You’ve seen it from the Bay Bridge. That flat, man-made pancake of land sitting right in the middle of the San Francisco Bay, looking kinda dusty and perpetually under construction. Most people know Treasure Island for the flea markets or the killer views of the skyline, but underneath that dirt is a messy, complicated, and honestly pretty wild military history. It wasn't always a place for luxury condos and wine tasting. For decades, it was Naval Station Treasure Island, a hub for the Pacific fleet and, eventually, a massive environmental headache that the Navy is still trying to scrub clean.
It’s an odd place. Artificial.
The island was literally built out of dredged bay mud for the 1939 Golden Gate International Exposition. The city wanted an airport there, but the military had other plans once World War II kicked off. By 1941, the Navy moved in, traded some land at Mills Field (now SFO) for the island, and turned this Art Deco fairground into a primary departure point for millions of sailors heading into the Pacific Theater.

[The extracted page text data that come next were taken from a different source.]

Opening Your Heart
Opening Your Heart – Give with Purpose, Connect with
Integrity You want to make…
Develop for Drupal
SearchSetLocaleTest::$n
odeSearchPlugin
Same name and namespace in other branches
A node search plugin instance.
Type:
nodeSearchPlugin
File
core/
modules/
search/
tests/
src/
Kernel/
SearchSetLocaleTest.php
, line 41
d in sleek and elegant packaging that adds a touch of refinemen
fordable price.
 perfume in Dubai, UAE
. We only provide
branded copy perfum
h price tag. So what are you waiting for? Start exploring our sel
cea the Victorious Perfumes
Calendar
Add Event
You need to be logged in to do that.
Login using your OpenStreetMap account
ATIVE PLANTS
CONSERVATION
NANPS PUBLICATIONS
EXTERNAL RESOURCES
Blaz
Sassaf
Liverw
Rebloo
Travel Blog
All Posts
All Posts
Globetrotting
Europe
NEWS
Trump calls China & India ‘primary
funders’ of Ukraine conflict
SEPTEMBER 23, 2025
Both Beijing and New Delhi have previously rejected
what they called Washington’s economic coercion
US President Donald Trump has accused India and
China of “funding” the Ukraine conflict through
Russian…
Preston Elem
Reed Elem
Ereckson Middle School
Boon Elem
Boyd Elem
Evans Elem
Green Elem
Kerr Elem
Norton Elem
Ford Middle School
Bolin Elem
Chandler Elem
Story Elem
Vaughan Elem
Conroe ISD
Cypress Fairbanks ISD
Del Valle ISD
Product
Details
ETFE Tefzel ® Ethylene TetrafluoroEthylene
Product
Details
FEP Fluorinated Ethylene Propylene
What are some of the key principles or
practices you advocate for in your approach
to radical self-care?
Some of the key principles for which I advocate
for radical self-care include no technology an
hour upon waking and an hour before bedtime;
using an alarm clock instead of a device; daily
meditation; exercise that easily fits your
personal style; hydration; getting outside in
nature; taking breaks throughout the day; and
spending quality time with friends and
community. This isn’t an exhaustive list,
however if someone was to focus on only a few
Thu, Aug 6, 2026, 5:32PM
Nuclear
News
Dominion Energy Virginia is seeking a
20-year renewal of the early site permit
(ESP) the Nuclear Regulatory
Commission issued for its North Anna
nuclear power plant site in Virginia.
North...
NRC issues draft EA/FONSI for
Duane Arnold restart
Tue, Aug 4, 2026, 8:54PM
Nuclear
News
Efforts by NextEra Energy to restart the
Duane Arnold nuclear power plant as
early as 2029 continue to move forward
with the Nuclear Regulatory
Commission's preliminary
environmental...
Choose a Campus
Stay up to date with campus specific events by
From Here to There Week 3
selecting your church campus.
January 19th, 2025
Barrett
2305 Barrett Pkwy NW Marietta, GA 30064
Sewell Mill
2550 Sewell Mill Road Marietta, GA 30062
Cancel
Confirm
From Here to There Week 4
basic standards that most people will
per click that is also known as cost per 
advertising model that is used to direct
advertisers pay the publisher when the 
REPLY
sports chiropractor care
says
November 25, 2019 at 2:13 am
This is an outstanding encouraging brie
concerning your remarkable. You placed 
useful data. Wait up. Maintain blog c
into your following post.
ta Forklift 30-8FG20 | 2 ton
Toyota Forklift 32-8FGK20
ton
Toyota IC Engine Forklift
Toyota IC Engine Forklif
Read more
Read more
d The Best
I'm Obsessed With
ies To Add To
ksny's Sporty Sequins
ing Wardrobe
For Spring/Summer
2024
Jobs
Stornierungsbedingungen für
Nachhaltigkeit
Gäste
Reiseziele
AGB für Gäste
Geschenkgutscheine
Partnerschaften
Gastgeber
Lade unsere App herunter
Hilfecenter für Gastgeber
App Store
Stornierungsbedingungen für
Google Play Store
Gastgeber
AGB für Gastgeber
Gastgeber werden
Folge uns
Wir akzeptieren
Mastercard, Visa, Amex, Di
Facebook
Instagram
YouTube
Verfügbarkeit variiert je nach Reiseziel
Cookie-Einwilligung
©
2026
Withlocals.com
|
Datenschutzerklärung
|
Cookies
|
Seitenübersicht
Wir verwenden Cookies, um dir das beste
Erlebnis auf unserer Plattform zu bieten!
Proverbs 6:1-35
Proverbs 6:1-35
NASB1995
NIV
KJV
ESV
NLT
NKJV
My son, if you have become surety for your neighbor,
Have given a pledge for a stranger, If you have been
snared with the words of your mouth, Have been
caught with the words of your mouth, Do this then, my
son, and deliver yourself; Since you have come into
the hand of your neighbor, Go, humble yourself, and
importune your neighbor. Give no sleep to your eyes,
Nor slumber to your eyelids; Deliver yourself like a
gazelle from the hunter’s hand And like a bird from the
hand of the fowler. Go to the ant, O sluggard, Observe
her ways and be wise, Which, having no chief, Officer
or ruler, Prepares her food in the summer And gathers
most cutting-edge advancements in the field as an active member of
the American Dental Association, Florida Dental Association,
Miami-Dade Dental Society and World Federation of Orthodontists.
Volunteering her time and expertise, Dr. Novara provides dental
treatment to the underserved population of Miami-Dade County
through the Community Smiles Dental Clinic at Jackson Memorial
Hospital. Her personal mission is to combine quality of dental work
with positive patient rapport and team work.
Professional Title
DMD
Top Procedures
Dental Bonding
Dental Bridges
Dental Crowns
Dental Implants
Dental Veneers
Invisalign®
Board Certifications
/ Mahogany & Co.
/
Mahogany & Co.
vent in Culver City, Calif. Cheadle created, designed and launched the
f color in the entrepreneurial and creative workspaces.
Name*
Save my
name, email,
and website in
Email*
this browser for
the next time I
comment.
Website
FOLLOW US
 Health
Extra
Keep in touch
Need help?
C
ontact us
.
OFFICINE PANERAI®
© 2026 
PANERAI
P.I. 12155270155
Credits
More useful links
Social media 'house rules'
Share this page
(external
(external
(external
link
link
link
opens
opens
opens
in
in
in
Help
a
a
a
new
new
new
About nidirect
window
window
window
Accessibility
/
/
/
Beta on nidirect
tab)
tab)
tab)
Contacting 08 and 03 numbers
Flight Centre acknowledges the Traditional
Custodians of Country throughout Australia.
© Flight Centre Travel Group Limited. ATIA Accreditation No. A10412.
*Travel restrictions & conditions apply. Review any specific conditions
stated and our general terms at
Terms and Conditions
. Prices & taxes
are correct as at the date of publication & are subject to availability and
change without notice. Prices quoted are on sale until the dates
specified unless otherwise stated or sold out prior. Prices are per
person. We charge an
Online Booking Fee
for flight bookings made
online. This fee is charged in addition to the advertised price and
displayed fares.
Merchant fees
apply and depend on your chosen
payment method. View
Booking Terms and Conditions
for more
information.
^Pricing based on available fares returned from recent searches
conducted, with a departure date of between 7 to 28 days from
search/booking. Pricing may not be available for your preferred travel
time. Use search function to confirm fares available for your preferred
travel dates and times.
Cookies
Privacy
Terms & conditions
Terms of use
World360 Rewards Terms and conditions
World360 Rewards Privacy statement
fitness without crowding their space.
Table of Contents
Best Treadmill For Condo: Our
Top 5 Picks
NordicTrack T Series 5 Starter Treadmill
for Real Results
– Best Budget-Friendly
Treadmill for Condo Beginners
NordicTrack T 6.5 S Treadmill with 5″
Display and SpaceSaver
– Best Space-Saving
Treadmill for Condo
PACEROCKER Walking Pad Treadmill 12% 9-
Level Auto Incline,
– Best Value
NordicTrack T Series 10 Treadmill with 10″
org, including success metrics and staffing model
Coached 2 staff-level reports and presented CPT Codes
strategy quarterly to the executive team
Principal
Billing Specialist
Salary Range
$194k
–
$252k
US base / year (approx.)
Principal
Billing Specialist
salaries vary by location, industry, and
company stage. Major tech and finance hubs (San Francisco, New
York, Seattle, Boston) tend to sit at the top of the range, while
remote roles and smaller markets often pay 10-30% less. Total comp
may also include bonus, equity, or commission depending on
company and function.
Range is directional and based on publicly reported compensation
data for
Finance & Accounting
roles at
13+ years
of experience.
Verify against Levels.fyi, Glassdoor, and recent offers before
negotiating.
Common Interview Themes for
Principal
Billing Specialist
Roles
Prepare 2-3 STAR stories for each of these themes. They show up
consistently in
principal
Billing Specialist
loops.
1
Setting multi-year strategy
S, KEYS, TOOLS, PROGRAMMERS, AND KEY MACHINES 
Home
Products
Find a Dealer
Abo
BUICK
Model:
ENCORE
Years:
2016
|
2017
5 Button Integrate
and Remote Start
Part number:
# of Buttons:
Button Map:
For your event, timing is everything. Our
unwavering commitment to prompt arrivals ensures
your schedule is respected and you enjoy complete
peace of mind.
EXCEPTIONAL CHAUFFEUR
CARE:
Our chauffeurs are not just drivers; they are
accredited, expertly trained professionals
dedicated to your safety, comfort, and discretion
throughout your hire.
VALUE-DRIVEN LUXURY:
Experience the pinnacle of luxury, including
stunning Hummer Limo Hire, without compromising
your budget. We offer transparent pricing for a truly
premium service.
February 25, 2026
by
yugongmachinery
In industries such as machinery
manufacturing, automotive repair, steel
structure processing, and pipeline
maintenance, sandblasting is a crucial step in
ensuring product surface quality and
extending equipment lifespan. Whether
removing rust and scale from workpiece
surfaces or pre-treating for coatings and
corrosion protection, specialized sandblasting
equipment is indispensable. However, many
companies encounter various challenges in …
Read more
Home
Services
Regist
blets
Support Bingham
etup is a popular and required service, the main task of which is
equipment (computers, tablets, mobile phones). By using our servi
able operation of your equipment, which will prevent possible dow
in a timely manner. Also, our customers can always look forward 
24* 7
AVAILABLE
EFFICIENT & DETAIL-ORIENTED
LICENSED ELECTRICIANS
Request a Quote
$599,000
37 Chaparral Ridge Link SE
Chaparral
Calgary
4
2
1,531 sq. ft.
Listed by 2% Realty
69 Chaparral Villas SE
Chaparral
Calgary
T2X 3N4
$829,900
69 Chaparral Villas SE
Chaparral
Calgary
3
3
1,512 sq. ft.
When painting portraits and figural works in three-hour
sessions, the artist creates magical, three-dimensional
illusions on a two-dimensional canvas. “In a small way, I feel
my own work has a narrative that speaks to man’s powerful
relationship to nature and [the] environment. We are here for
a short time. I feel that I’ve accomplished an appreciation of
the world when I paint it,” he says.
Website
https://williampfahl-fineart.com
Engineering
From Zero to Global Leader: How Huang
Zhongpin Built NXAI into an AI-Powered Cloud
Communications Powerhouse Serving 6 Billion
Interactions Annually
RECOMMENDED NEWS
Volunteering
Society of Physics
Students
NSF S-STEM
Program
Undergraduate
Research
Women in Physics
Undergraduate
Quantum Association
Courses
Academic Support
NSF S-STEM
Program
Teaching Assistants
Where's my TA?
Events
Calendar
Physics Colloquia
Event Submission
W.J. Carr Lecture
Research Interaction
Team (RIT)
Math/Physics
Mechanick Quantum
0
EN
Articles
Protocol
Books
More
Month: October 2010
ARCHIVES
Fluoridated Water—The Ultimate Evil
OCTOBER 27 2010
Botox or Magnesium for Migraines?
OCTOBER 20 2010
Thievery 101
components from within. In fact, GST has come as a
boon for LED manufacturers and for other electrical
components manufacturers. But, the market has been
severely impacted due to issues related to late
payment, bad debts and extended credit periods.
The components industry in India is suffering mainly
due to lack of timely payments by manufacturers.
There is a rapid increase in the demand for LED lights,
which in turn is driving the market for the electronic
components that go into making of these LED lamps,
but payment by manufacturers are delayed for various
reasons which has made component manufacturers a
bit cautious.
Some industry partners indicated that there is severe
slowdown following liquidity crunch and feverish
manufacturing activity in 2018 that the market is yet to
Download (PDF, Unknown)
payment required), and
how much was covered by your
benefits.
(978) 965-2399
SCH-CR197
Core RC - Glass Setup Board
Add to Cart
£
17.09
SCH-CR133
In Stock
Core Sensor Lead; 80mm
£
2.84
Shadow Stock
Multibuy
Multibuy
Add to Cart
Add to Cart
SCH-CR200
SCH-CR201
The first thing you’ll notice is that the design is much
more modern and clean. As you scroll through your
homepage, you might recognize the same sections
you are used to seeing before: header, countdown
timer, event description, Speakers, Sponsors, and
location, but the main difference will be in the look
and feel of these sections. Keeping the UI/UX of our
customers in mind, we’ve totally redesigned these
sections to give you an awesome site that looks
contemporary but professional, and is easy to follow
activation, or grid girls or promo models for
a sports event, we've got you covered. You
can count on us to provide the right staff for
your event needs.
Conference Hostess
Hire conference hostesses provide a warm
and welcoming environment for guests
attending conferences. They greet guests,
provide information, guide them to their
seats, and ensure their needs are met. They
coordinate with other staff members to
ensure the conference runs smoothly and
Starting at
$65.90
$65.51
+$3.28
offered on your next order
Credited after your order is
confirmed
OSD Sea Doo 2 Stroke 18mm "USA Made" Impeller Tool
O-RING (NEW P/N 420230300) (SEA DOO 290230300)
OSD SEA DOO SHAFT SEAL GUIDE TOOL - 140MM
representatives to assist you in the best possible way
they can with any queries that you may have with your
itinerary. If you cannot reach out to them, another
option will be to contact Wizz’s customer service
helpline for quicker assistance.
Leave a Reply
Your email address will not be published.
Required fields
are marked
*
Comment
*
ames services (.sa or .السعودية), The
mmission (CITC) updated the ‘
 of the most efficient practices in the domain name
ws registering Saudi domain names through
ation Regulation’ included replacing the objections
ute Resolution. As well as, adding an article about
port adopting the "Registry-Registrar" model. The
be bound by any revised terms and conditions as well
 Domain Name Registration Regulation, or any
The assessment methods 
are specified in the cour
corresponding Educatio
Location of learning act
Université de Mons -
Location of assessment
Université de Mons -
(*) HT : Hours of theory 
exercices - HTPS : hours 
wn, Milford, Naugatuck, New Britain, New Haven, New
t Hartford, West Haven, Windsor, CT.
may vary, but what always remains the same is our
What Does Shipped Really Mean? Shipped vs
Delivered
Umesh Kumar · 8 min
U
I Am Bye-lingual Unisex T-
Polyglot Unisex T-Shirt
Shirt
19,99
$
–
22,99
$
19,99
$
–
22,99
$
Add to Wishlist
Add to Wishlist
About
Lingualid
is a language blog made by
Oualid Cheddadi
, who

The Naval Station Treasure Island Reality Check
When the Navy finally pulled out in 1997, they didn't just leave behind some empty barracks and a nice view. They left a legacy of "superfund" proportions. If you talk to locals or researchers like those at the Greenaction for Health and Environmental Justice, they'll tell you the transition from military base to residential neighborhood has been anything but smooth.
The Navy used the island for a lot of things people don't think about. It wasn't just a place to dock ships. It was a massive training center. Specifically, it housed the USS Pandemonium, which wasn't even a real ship. It was a "mock-up" damage control trainer where sailors learned how to deal with radiation and chemical attacks. They actually used real radioactive isotopes there for training exercises. Think about that for a second. In the middle of the Bay, they were intentionally contaminating areas to teach kids from the Midwest how to use a Geiger counter.
The fallout from that—pun intended—is what makes the redevelopment of Naval Station Treasure Island so controversial today.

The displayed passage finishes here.